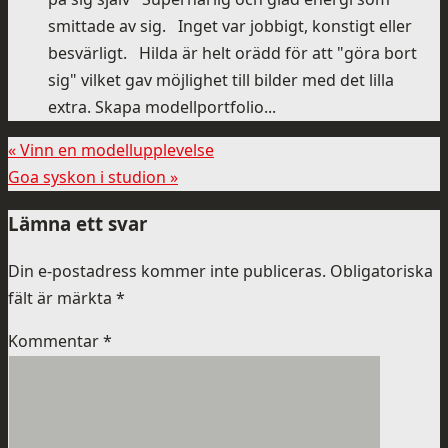
smittade av sig. Inget var jobbigt, konstigt eller
besvärligt. Hilda är helt orädd för att "göra bort
sig" vilket gav möjlighet till bilder med det lilla
extra. Skapa modellportfolio...
«
Vinn en modellupplevelse
Goa syskon i studion
»
Lämna ett svar
Din e-postadress kommer inte publiceras.
Obligatoriska
fält är märkta
*
Kommentar
*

○ ○ ○ ○

What to produce:
Write out exactly the lines from the one containing "Din e-postadress kommer inte publiceras." through the end of the data, both included. Add nothing else.

Answer box:
Din e-postadress kommer inte publiceras.
Obligatoriska
fält är märkta
*
Kommentar
*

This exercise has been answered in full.